RPF supplement is a modification of the original
formulation where potassium tellurite content has been reduced four-fold,
i.e. from 0.01% to 0.0025% w/v. This reduction was necessary as it was discovered
in the Oxoid laboratories that some strains of S. aureus were sensitive
to potassium tellurite when used at 0.01% w/v in RPF Agar5. This
modification of RPF Agar was found to give comparable growth and selectivity
to that achieved
on Baird-Parker Medium. The improved productivity of RPF Agar has also been
confirmed by other laboratories6,7. The reduction in potassium tellurite
concentration in RPF Agar results in S. aureus forming
white or grey
or black colonies, surrounded by an opaque halo of precipitation,
i.e. the coagulase reaction.
Technique
Surface Inoculation Method
1. Prepare the RPF Agar plates as directed.
2. Process the food sample in a stomacher or Waring blender using the recommended
sample size and diluent.
3. Separate plates are inoculated with 0.1 ml of the prepared
samples and subsequent dilutions as required.
4. Incubate at 35°C and examine after 24 and 48 hours incubation.
5. Count all the colonies that have an opaque halo of precipitation around
them. Do not limit the count to black colonies.
6. Report as number of coagulase positive staphylococci isolated
per gram of
food.
Pour Plate Method
1. Prepare the RPF Agar as directed and hold at 48°C.
2. Process the food sample in a stomacher or Waring blender using the recommended
sample size and diluent.
3. Add 1ml of the prepared sample (initial suspension and
subsequent decimal dilution) into each sterile Petri dish.
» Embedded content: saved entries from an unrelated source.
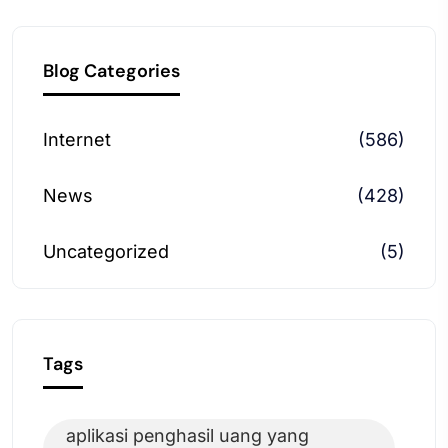
Blog Categories
Internet
(586)
News
(428)
Uncategorized
(5)
Tags
aplikasi penghasil uang yang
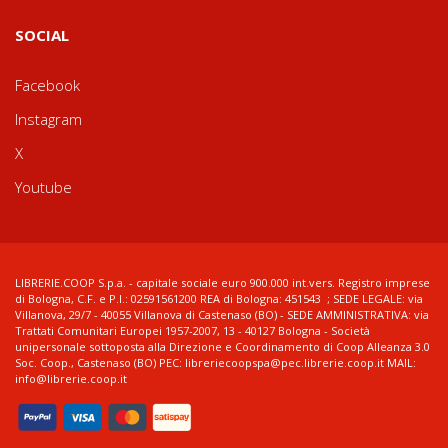
SOCIAL
Facebook
Instagram
X
Youtube
LIBRERIE.COOP S.p.a. - capitale sociale euro 900.000 int.vers. Registro imprese
di Bologna, C.F. e P.I.: 02591561200 REA di Bologna: 451543 ; SEDE LEGALE: via
Villanova, 29/7 - 40055 Villanova di Castenaso (BO) - SEDE AMMINISTRATIVA: via
Trattati Comunitari Europei 1957-2007, 13 - 40127 Bologna - Società
unipersonale sottoposta alla Direzione e Coordinamento di Coop Alleanza 3.0
Soc. Coop., Castenaso (BO) PEC: libreriecoopspa@pec.librerie.coop.it MAIL:
info@librerie.coop.it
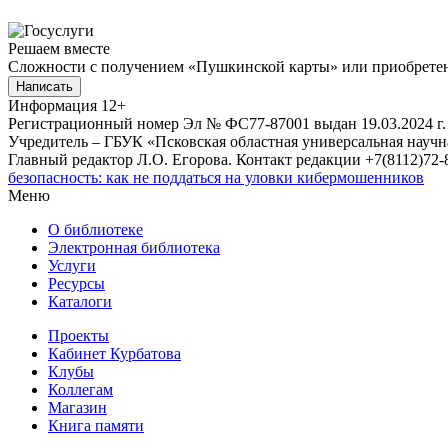
Решаем вместе
Сложности с получением «Пушкинской карты» или приобретени
Написать
Информация
12+
Регистрационный номер Эл № ФС77-87001 выдан 19.03.2024 г.
Учредитель – ГБУК «Псковская областная универсальная науч
Главный редактор Л.О. Егорова. Контакт редакции +7(8112)72-8
безопасность: как не поддаться на уловки кибермошенников
Меню
О библиотеке
Электронная библиотека
Услуги
Ресурсы
Каталоги
Проекты
Кабинет Курбатова
Клубы
Коллегам
Магазин
Книга памяти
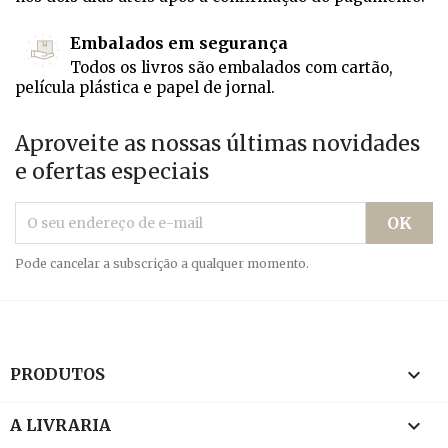
Embalados em segurança
Todos os livros são embalados com cartão,
película plástica e papel de jornal.
Aproveite as nossas últimas novidades
e ofertas especiais
Pode cancelar a subscrição a qualquer momento.

PRODUTOS

A LIVRARIA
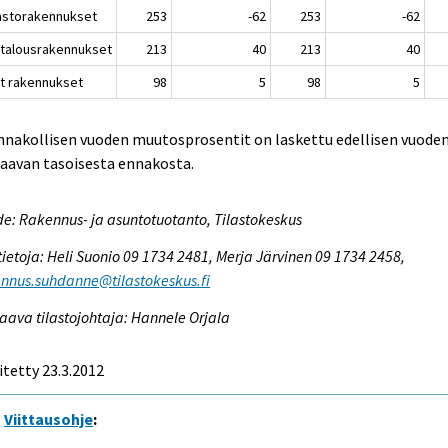
astorakennukset
253
-62
253
-62
talousrakennukset
213
40
213
40
t rakennukset
98
5
98
5
nnakollisen vuoden muutosprosentit on laskettu edellisen vuode
aavan tasoisesta ennakosta.
e: Rakennus- ja asuntotuotanto, Tilastokeskus
tietoja: Heli Suonio 09 1734 2481, Merja Järvinen 09 1734 2458,
nnus.suhdanne@tilastokeskus.fi
aava tilastojohtaja: Hannele Orjala
itetty 23.3.2012
Viittausohje
:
4. Aseptically add 20 ml of sterile RPF Agar and mix gently.
5. Incubate at 35°C and examine after 24 to 48 hours.
6. Count all the colonies surrounded by an opaque halo of
precipitation.
7. Report as number of coagulase positive staphylococci isolated per gram of
food.
Precautions
Colonies of some contaminating organisms growing in close proximity to the
coagulase positive colonies may partially digest the coagulase halo reaction.
References
1. Beckers H. J., van Leusden F. M., Hogeboom W. M. and Delfgon-van Asch E.
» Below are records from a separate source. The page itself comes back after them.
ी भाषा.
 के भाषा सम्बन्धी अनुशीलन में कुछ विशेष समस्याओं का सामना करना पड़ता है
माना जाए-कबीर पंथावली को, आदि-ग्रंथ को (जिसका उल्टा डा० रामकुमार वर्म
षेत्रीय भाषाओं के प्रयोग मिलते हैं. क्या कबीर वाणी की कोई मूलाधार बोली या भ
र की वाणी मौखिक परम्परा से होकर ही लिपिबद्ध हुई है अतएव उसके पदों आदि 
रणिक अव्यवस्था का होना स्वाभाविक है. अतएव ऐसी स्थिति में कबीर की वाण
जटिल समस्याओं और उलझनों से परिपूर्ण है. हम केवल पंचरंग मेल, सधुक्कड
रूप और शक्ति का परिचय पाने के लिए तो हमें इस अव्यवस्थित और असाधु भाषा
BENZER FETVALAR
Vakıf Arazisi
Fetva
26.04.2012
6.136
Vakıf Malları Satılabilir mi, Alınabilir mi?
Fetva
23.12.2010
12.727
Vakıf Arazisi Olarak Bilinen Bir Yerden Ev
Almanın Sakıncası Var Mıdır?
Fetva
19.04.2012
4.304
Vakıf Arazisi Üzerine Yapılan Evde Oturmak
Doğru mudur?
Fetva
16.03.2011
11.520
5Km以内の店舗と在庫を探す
H. M. (1980) (English summary) De Ware(n)-Chemicals 10. 125-130.
2. Beckers H. J., van Leusden F. M., Bindshedler O. and Guerraz D. (1984) Can.
J. Microbiol. 30. 470-474.
3. Baird-Parker A. C. (1962) J. Appl. Bacteriol. 25. 12-19.
4. Hauschild A. H. W., Park C. E. and Hilsheimer R. (1979) Can.
J. Microbiol. 25. 1052-1057.
5. Sawhney D. (1986) J. Appl. Bact. 61. 149-155.
6. Beckers H. J. (1985) Personal Communication.
7. van Schothorst M. (1985) Personal Communication.